This article was first publsihed by Law360, click here to view the orginal. A shorter review was published in Alexander's newsletter.
Artificial intelligence and machine learning have become ubiquitous, with rarely a day going by without an exciting new development or application. Together with the rise of AI and ML generally, the importance of patenting AI inventions has increased.
The European Patent Office, or EPO, treats AI methods per se as mathematical methods that are considered not to be technical and hence not to contribute to patentability.
However, AI can acquire technical character either by being used for a technical purpose or by itself, if its design is driven by technical considerations.

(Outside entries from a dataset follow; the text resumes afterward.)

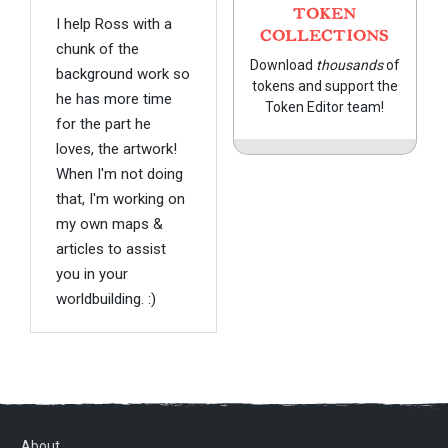
TOKEN
I help Ross with a
COLLECTIONS
chunk of the
Download
thousands
of
background work so
tokens and support the
he has more time
Token Editor team!
for the part he
loves, the artwork!
When I'm not doing
that, I'm working on
my own maps &
articles to assist
you in your
worldbuilding. :)
About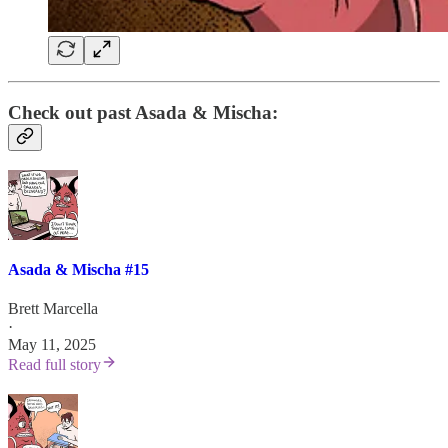
Check out past Asada & Mischa:
Asada & Mischa #15
Brett Marcella
·
May 11, 2025
Read full story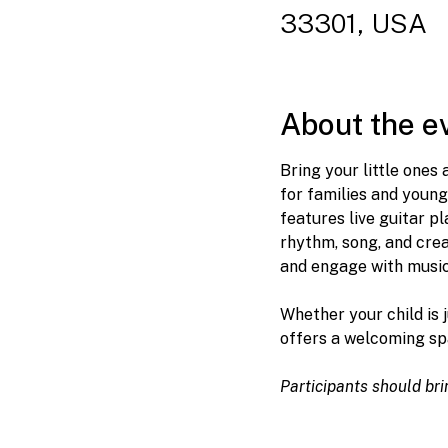
33301, USA
About the e
Bring your little ones
for families and young
features live guitar p
rhythm, song, and creat
and engage with music 
Whether your child is 
offers a welcoming sp
Participants should br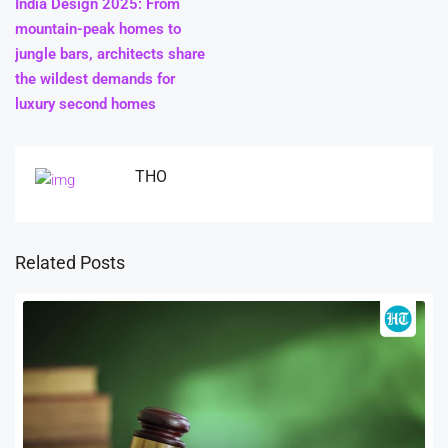
India Design 2025: From
mountain-peak homes to
jungle bars, architects share
the wildest demands for
luxury second homes
THO
Related Posts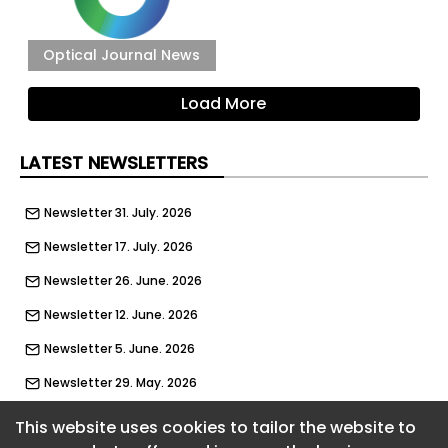
Optical Journal News
Load More
LATEST NEWSLETTERS
Newsletter 31. July. 2026
Newsletter 17. July. 2026
Newsletter 26. June. 2026
Newsletter 12. June. 2026
Newsletter 5. June. 2026
Newsletter 29. May. 2026
Newsletter 22. May. 2026
This website uses cookies to tailor the website to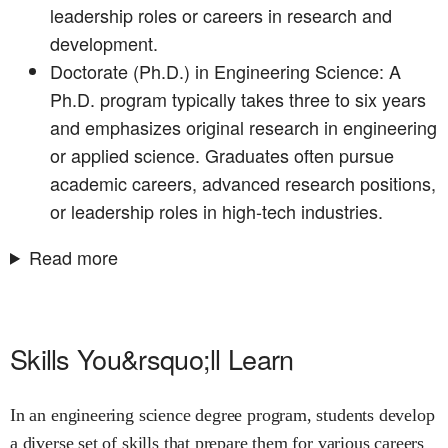
leadership roles or careers in research and
development.
Doctorate (Ph.D.) in Engineering Science: A
Ph.D. program typically takes three to six years
and emphasizes original research in engineering
or applied science. Graduates often pursue
academic careers, advanced research positions,
or leadership roles in high-tech industries.
Read more
Skills You&rsquo;ll Learn
In an engineering science degree program, students develop
a diverse set of skills that prepare them for various careers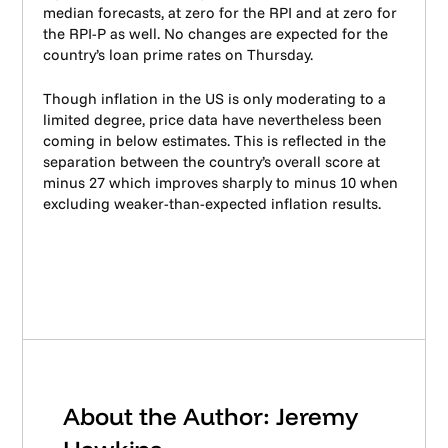
median forecasts, at zero for the RPI and at zero for
the RPI-P as well. No changes are expected for the
country’s loan prime rates on Thursday.
Though inflation in the US is only moderating to a
limited degree, price data have nevertheless been
coming in below estimates. This is reflected in the
separation between the country’s overall score at
minus 27 which improves sharply to minus 10 when
excluding weaker-than-expected inflation results.
About the Author: Jeremy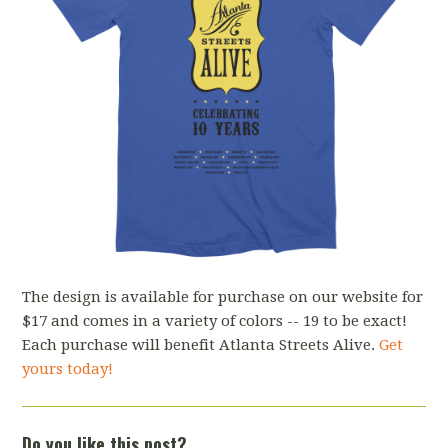
The design is available for purchase on our website for
$17 and comes in a variety of colors -- 19 to be exact!
Each purchase will benefit Atlanta Streets Alive.
Get
yours today!
Do you like this post?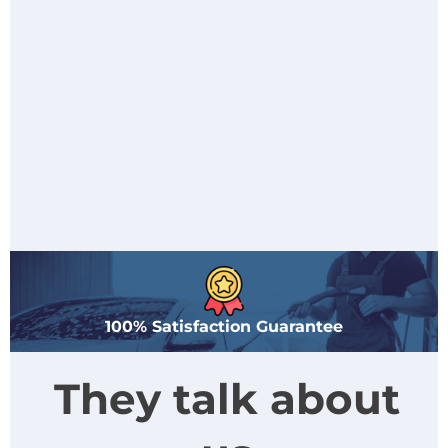
100% Satisfaction Guarantee
They talk about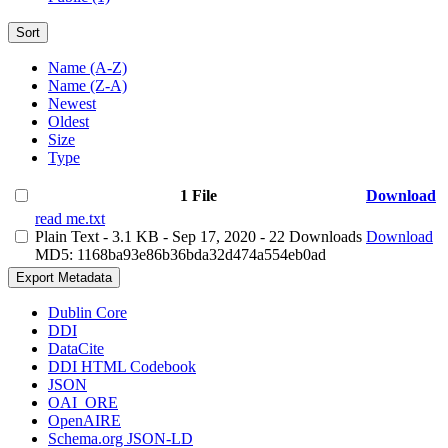
Sort
Name (A-Z)
Name (Z-A)
Newest
Oldest
Size
Type
1 File
Download
read me.txt
Plain Text
- 3.1 KB
- Sep 17, 2020
- 22 Downloads
Download
MD5: 1168ba93e86b36bda32d474a554eb0ad
Export Metadata
Dublin Core
DDI
DataCite
DDI HTML Codebook
JSON
OAI_ORE
OpenAIRE
Schema.org JSON-LD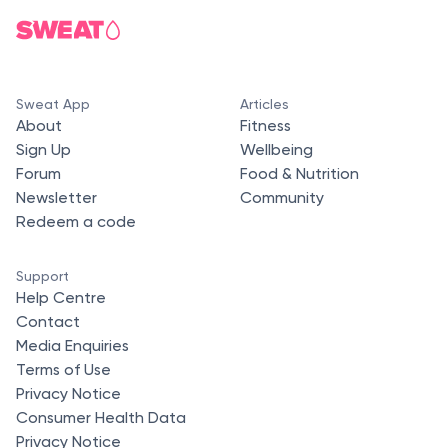
Sweat App
Articles
About
Fitness
Sign Up
Wellbeing
Forum
Food & Nutrition
Newsletter
Community
Redeem a code
Support
Help Centre
Contact
Media Enquiries
Terms of Use
Privacy Notice
Consumer Health Data
Privacy Notice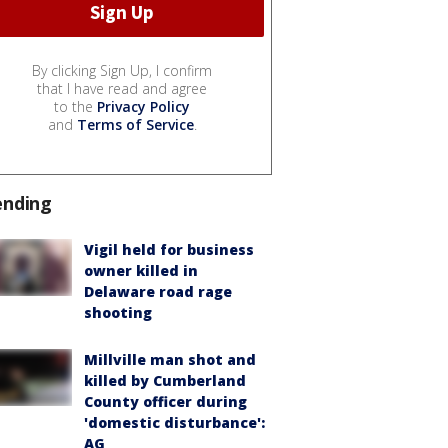
By clicking Sign Up, I confirm
that I have read and agree
to the
Privacy Policy
and
Terms of Service
.
ending
Vigil held for business
owner killed in
Delaware road rage
shooting
Millville man shot and
killed by Cumberland
County officer during
'domestic disturbance':
AG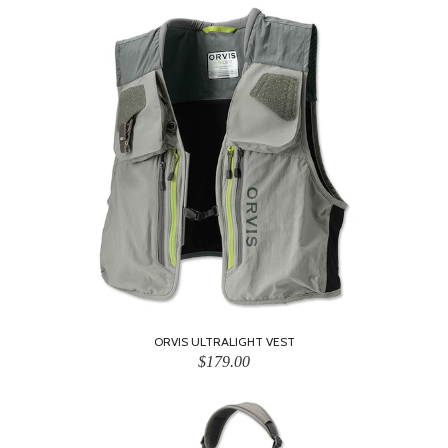
ORVIS ULTRALIGHT VEST
$179.00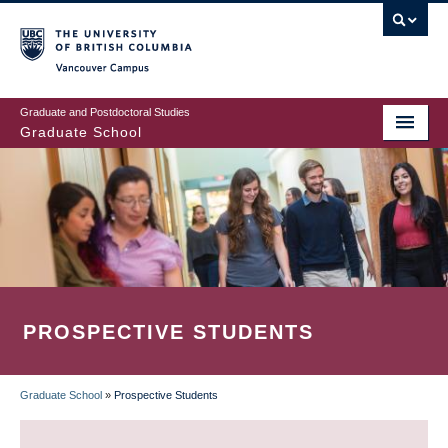
Skip
to
main
Vancouver Campus
content
Graduate and Postdoctoral Studies
Graduate School
PROSPECTIVE STUDENTS
Graduate School
»
Prospective Students
BREADCRUMB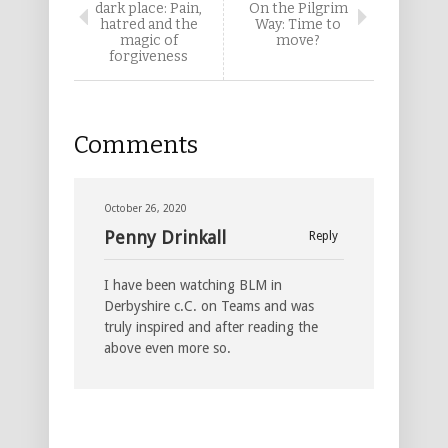
dark place: Pain,
On the Pilgrim
hatred and the
Way: Time to
magic of
move?
forgiveness
Comments
October 26, 2020
Penny Drinkall
Reply
I have been watching BLM in
Derbyshire c.C. on Teams and was
truly inspired and after reading the
above even more so.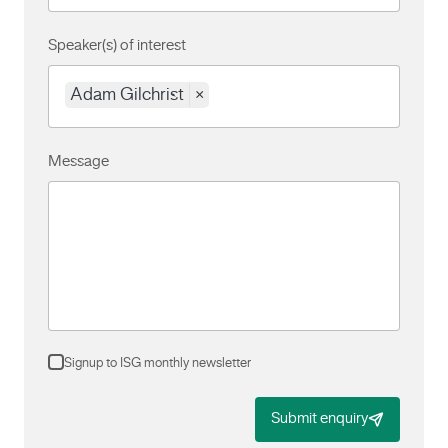
Speaker(s) of interest
Adam Gilchrist
×
Message
Signup to ISG monthly newsletter
Submit enquiry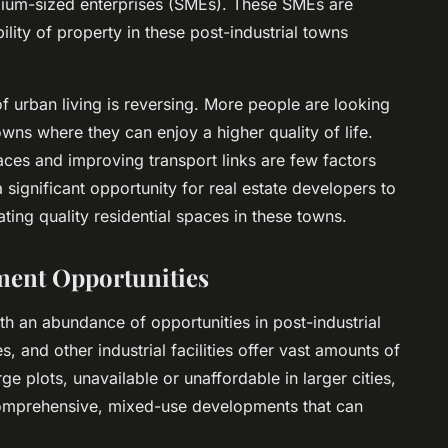
dium-sized enterprises (SMEs). These SMEs are
bility of property in these post-industrial towns
of urban living is reversing. More people are looking
ns where they can enjoy a higher quality of life.
ces and improving transport links are few factors
 a significant opportunity for real estate developers to
ing quality residential spaces in these towns.
ment Opportunities
th an abundance of opportunities in post-industrial
and other industrial facilities offer vast amounts of
e plots, unavailable or unaffordable in larger cities,
comprehensive, mixed-use developments that can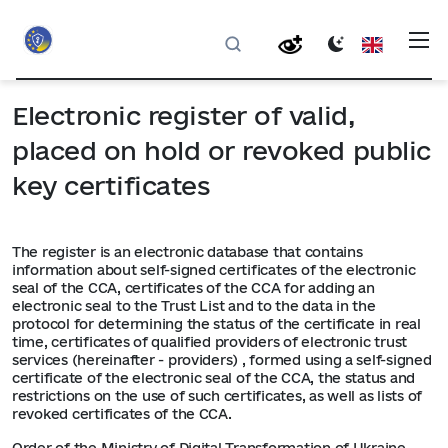
Electronic register of valid,
placed on hold or revoked public
key certificates
The register is an electronic database that contains
information about self-signed certificates of the electronic
seal of the CCA, certificates of the CCA for adding an
electronic seal to the Trust List and to the data in the
protocol for determining the status of the certificate in real
time, certificates of qualified providers of electronic trust
services (hereinafter - providers) , formed using a self-signed
certificate of the electronic seal of the CCA, the status and
restrictions on the use of such certificates, as well as lists of
revoked certificates of the CCA.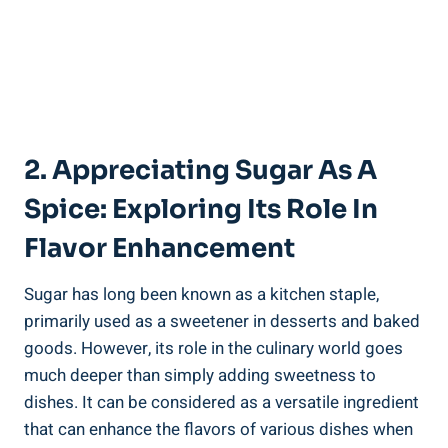
2. Appreciating Sugar As A
Spice: Exploring Its Role In
Flavor Enhancement
Sugar has long been known as a kitchen staple,
primarily used as a sweetener in desserts and baked
goods. However, its role in the culinary world goes
much deeper than simply adding sweetness to
dishes. It can be considered as a versatile ingredient
that can enhance the flavors of various dishes when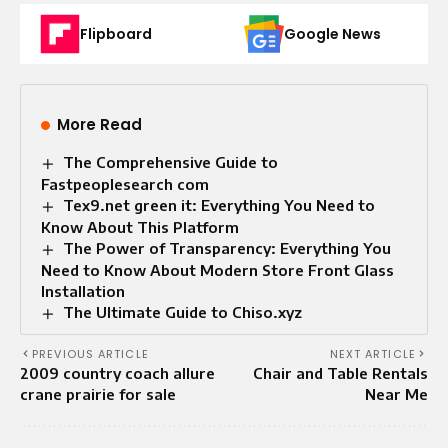
Flipboard
Google News
More Read
The Comprehensive Guide to
Fastpeoplesearch com
Tex9.net green it: Everything You Need to
Know About This Platform
The Power of Transparency: Everything You
Need to Know About Modern Store Front Glass
Installation
The Ultimate Guide to Chiso.xyz
PREVIOUS ARTICLE
NEXT ARTICLE
2009 country coach allure
Chair and Table Rentals
crane prairie for sale
Near Me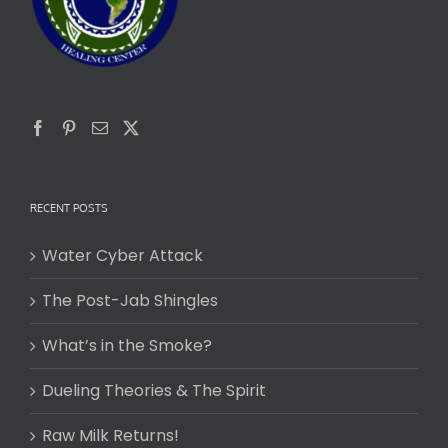
RECENT POSTS
Water Cyber Attack
The Post-Jab Shingles
What’s in the Smoke?
Dueling Theories & The Spirit
Raw Milk Returns!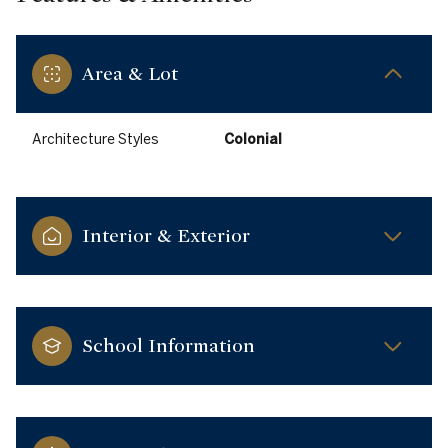
Area & Lot
Architecture Styles
Colonial
Interior & Exterior
School Information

The latter, ML technology per se that is not application dependent, is often referred to as core AI.
Guidance from the EPO Boards of Appeal on what this all means is still relatively rare, in particular for core AI. What is more, most recent cases before the boards have dealt with applications that have taken a black-box approach to describing and claiming the use of AI for a technical purpose, for example blood pressure estimation or gas turbine control.
Perhaps unsurprisingly, all we have learned from these decisions is that the EPO considers the use of a generic machine learning model or neural network to be commonplace in technology and hence obvious — see, for example, the previous Board of Appeal decisions in Neuronal plasticity/Institut Guttmann, Fan flutter/Raytheon Technologies Corp., Äquivalenter Aortendruck/ARC Seibersdorf Labor GmbH and Beschichtung eines Werkstücks/MTU Aero Engines GmbH.
Overview of the Mitsubishi Decision
The recent decision Sparsely connected neural network/Mitsubishi Electric Corp., issued by the EPO Boards of Appeal at the end of January 2023, is different in two important aspects.
The application at issue tried to claim an ML technology per se, core AI, rather than a specific use for a technical purpose.
The application went beyond a mere black box description but rather was concerned with details of how the ML technology, specifically a sparse neural network was implemented.
The decision is therefore of interest as it is one of the rare cases to date in which the board considers the possibility of patenting AI and ML per se and deals in detail with technical arguments about improvements to ML technology itself.
The decision provides us with some guidance as to what is needed to be able to argue that a new ML technology has a technical effect per se, not dependent on any specific application of it.
While the board maintains that AI and ML per se are currently seen as nontechnical mathematical methods, the board, unusually, considers how the case would be decided if that were to change.
Before turning to how the board assessed the invention, briefly, the invention relates to a sparsely connected neural network structure, which therefore has a reduced number of connections, and hence parameters, that need to be learned from data and is said to be less prone to overfitting.
As is well known, overfitting  — learning the noise in the data rather than the underlying structure — occurs when there is insufficient data for a given number parameters.
Unlike the acknowledged state of the art, the invention determines the set of connections before training — hence independent of the training data.
The decision, in turn, at points 7 and 8, and 9 to 11, respectively, discusses in detail the technical background of neural networks and the relevant case law of the Boards of Appeal before delving into the arguments brought forward by the applicant. For those wishing to read the case, this is a good starting point.
Reasons for the Decision
Turning now to the substantive assessment of the arguments brought forward by the appellant, while the appeal ultimately fails, it is good news for those interested in patenting AI and ML inventions by providing us with an indication of what sort of arguments do not work and why — see reasons 12-19 of this decision.
According to the applicant, the neural network of the invention, with its sparse connectivity, reduces the resource requirements, in particular storage, compared to a fully connected network: This should be recognized a technical effect in the computer, G1/19. 
The board did not buy it. While a network with fewer connections needs less storage, it is also not the same network anymore. A single neuron neural network will have the least storage requirements of all. The argued comparison is incomplete as it focuses only on the computational requirements ignoring that the modified network will not learn in the same way.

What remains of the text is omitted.